In September, Chapel Hill-based author Elizabeth Emerson published a book focusing on the friendship between Helen Keller and Emerson's great-great-grandfather, Joseph Edgar Chamberlin.

The book, titled “Letters from Red Farm: The Untold Story of the Friendship between Helen Keller and journalist Joseph Edgar Chamberlin," was in the making for about a decade.

Emerson said she began working on the book during a snowstorm in 2012. 

“I'd always kind of known about Helen's friendship with my great-great-grandfather since I was a little girl, but it was only really in the last, I would say 20 years, that I started to really think about it and wonder about it,” she said.

Emerson’s interest in their relationship was piqued when her father gave her copies of letters Keller wrote to Chamberlin.

“(Keller) was a wonderful writer and frequent letter writer,” Emerson said. “It was a story that I didn’t really know, my family didn’t know until I started investigating our various archives and finding all of these letters. It really weaves Helen’s life together with my family’s.”

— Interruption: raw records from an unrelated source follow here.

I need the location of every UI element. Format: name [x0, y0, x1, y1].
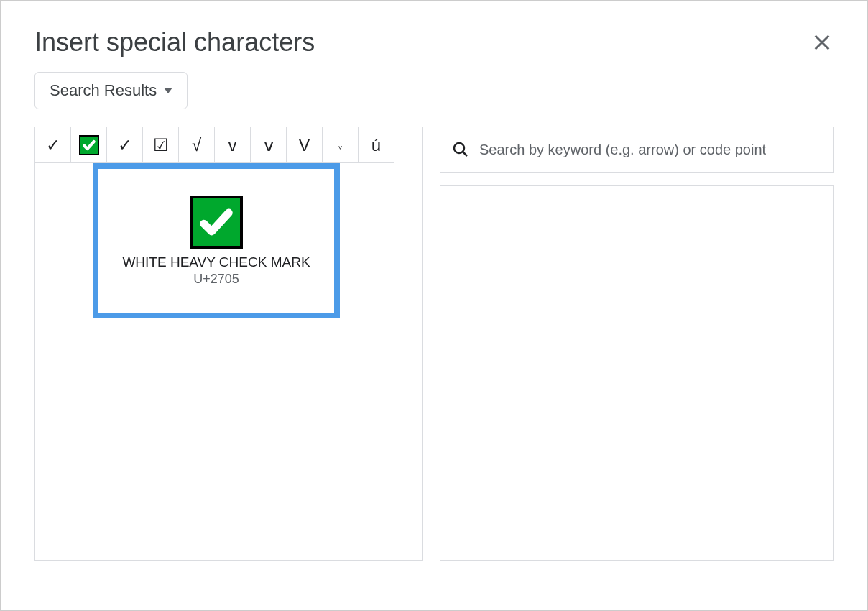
svg-line-3	[463, 152, 467, 156]
green-check-icon	[79, 135, 99, 155]
char-cell-heavy-check-mark[interactable]: ✓	[107, 127, 143, 163]
char-cell-check-mark[interactable]: ✓	[35, 127, 71, 163]
char-cell-latin-cap-v[interactable]: V	[287, 127, 323, 163]
category-dropdown[interactable]: Search Results	[34, 72, 188, 109]
insert-special-characters-dialog: Insert special characters Search Results…	[1, 1, 867, 587]
preview-codepoint: U+2705	[193, 272, 239, 287]
search-input[interactable]	[479, 142, 821, 158]
preview-name: WHITE HEAVY CHECK MARK	[122, 254, 310, 270]
character-preview-popup: WHITE HEAVY CHECK MARK U+2705	[93, 163, 340, 318]
chevron-down-icon	[164, 88, 172, 93]
svg-point-2	[454, 143, 464, 153]
char-cell-square-root[interactable]: √	[179, 127, 215, 163]
content-area: ✓✓☑√vᴠVᵥú WHITE HEAVY CHECK MARK U+2705	[34, 127, 834, 561]
dialog-header: Insert special characters	[34, 27, 834, 58]
char-cell-latin-sub-v[interactable]: ᵥ	[323, 127, 359, 163]
search-box[interactable]	[440, 127, 834, 173]
preview-glyph	[190, 196, 243, 249]
character-grid-panel: ✓✓☑√vᴠVᵥú WHITE HEAVY CHECK MARK U+2705	[34, 127, 423, 561]
right-panel	[440, 127, 834, 561]
character-grid: ✓✓☑√vᴠVᵥú	[35, 127, 422, 163]
dialog-title: Insert special characters	[34, 27, 315, 58]
char-cell-latin-v-1[interactable]: v	[215, 127, 251, 163]
dropdown-label: Search Results	[50, 81, 157, 100]
check-icon	[198, 203, 235, 241]
char-cell-white-heavy-check-mark[interactable]	[71, 127, 107, 163]
close-button[interactable]	[811, 31, 834, 54]
draw-character-box[interactable]	[440, 185, 834, 561]
search-icon	[452, 141, 469, 158]
close-icon	[812, 32, 832, 52]
char-cell-latin-v-2[interactable]: ᴠ	[251, 127, 287, 163]
char-cell-ballot-box-check[interactable]: ☑	[143, 127, 179, 163]
char-cell-latin-u-acute[interactable]: ú	[359, 127, 394, 163]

When Emerson started her research, she said the letters were archived at the American Foundation for the Blind in New York. She traveled to the city in order to get access to the letters.

But the letters were eventually moved to archives in Kentucky and are now also accessible online. With this change, Emerson said she was able to transition to working from home.

Emerson said that from the letters, it was apparent that Chamberlin and Keller had been close for many years. She realized their close connection after reading a letter from Keller about Chamberlin's death in 1935.

"And so from that letter, I could tell that they had been very, very close for many, many years," Emerson said. "And I hadn't known that. I thought that they were just friends when she was a child but it was obvious from that letter that it was a much longer friendship."

Chamberlin lived on a farm outside of Boston with his five children and met Keller through a fundraising event at the Perkins School for the Blind.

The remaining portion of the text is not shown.